The next step is to remove colunms that have NA and empty values.
res <- sapply(experimentDS, function(x)all(!is.na(x)))
completeCols <- names(which(res))
experimentDS <- experimentDS[, completeCols]
res <- sapply(experimentDS, function(x)all(!(x == "")))
completeCols <- names(which(res))
experimentDS <- experimentDS[, completeCols]
Splits the experiment data set into traning and test dataset. As the rule of the thumb suggests 70% of the data is used for training and the remainder for testing.
A seed is set to have the code results being reproducible.
set.seed(2323)
inTrain = createDataPartition(experimentDS$classe, p = 0.7)[[1]]

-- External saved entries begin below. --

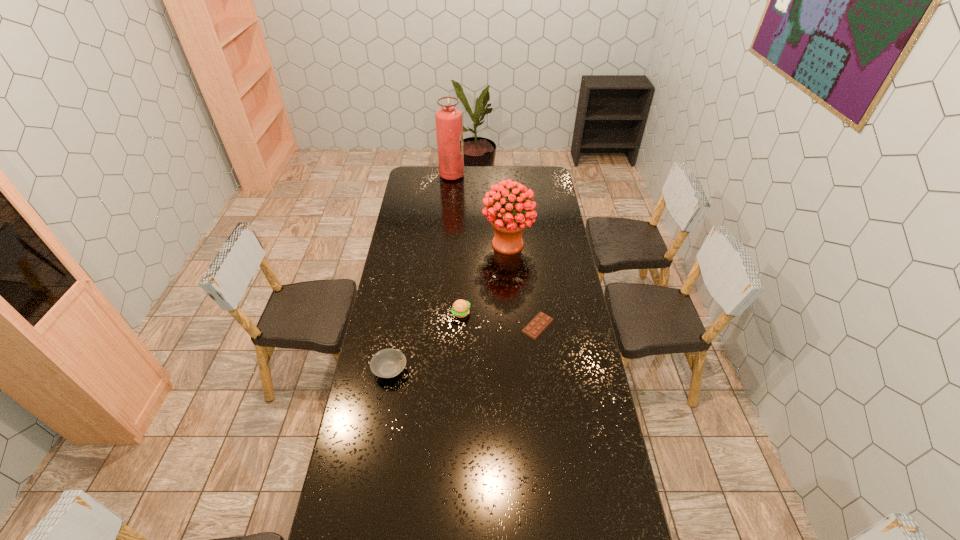 I want to click on blank area located on the right of the third shortest object, so [561, 313].

Where is `free spot located 0.280m on the right of the second shortest object`? free spot located 0.280m on the right of the second shortest object is located at coordinates [480, 370].

At what (x,y) coordinates should I click in order to perform the action: click on vacant space located 0.110m on the front of the chocolate bar. Please return your answer as a coordinate pair (x, y). The width and height of the screenshot is (960, 540). Looking at the image, I should click on (542, 363).

You are a GUI agent. You are given a task and a screenshot of the screen. Output one action in this format:
    pyautogui.click(x=<x>, y=<y>)
    Task: Click on the object that is at the far edge
    This screenshot has height=540, width=960.
    Given the screenshot: What is the action you would take?
    pyautogui.click(x=449, y=122)

At what (x,y) coordinates should I click in order to perform the action: click on object that is at the left edge. Please return your answer as a coordinate pair (x, y). Looking at the image, I should click on (387, 363).

Image resolution: width=960 pixels, height=540 pixels. I want to click on object that is at the right edge, so click(541, 321).

In the image, there is a desktop. Find the location of `free space at the far edge`. free space at the far edge is located at coordinates (494, 181).

In the image, there is a desktop. Find the location of `free space at the left edge`. free space at the left edge is located at coordinates (420, 206).

The image size is (960, 540). I want to click on free space at the right edge, so click(x=572, y=376).

The height and width of the screenshot is (540, 960). In the image, there is a desktop. Identify the location of vacant space at the far right corner. (548, 167). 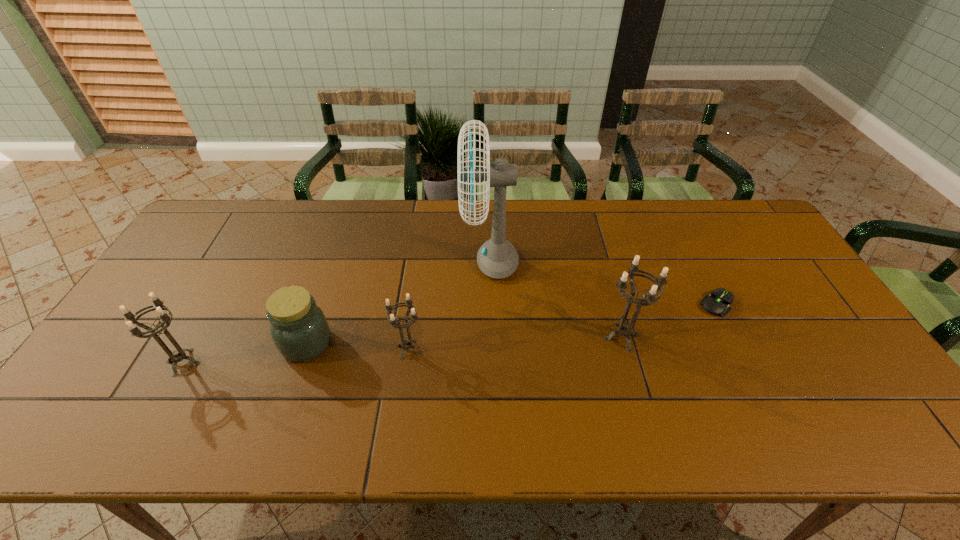 You are a GUI agent. You are given a task and a screenshot of the screen. Output one action in this format:
    pyautogui.click(x=<x>, y=<y>)
    Task: Click on the leftmost object
    The height and width of the screenshot is (540, 960).
    Given the screenshot: What is the action you would take?
    pyautogui.click(x=178, y=355)

What are the coordinates of `the leftmost candle holder` in the screenshot? It's located at (178, 355).

Image resolution: width=960 pixels, height=540 pixels. Identify the location of the second candle holder from right to left. (406, 343).

The image size is (960, 540). Identify the location of the shortest candle holder. (406, 343).

You are a GUI agent. You are given a task and a screenshot of the screen. Output one action in this format:
    pyautogui.click(x=<x>, y=<y>)
    Task: Click on the second object from right to left
    
    Given the screenshot: What is the action you would take?
    pyautogui.click(x=625, y=329)

This screenshot has height=540, width=960. I want to click on fan, so click(497, 258).

Locate an element on the screen. The image size is (960, 540). the third object from right to left is located at coordinates (497, 258).

Identify the location of jar. This screenshot has height=540, width=960. (299, 329).

Where is `the rightmost object`? The width and height of the screenshot is (960, 540). the rightmost object is located at coordinates (717, 303).

Find the location of a particular element. Image resolution: width=960 pixels, height=540 pixels. the shortest object is located at coordinates (717, 303).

training = experimentDS[ inTrain,]
testing = experimentDS[-inTrain,]
Random forest model is used. The reason being is that it’s a good match and is the one used in the original article.
The randomForest function is used, because using the “train” with “rf” from caret takes a very long time to compute.
rfModel <- randomForest(classe~.,data=training)
Then the test dataset is used to verify the accuracy of the algorithm.
rfResult <- predict(rfModel, testing)
The accuracy result:
confusionMatrix(testing$classe, rfResult)$overall['Accuracy']
## Accuracy
## 0.9942226
The accuracy seems to be too good. But in the final part, it’s possible to see that the model is correct.
For the final part, the model is used to predict an unclassified data.
First the test dataset is loaded. It has only 20 rows to be classified.
testDS <- read.csv("pml-testing.csv")
nrow(testDS)
## [1] 20
Then the model is used to predict the “classe” of the data.
rfTestResult <- predict(rfModel, testDS)
rfTestResult
## 1 2 3 4 5 6 7 8 9 10 11 12 13 14 15 16 17 18 19 20
## B A B A A E D B A A B C B A E E A B B B
## Levels: A B C D E
Even tough the accuracy seems to high, which could be an alarm for overfitting. When testing in a unclassified data set and submitted as the test cases for the assignment, the prediction was correct in 100% of the 20 cases, which proves that the model was correctly fitted.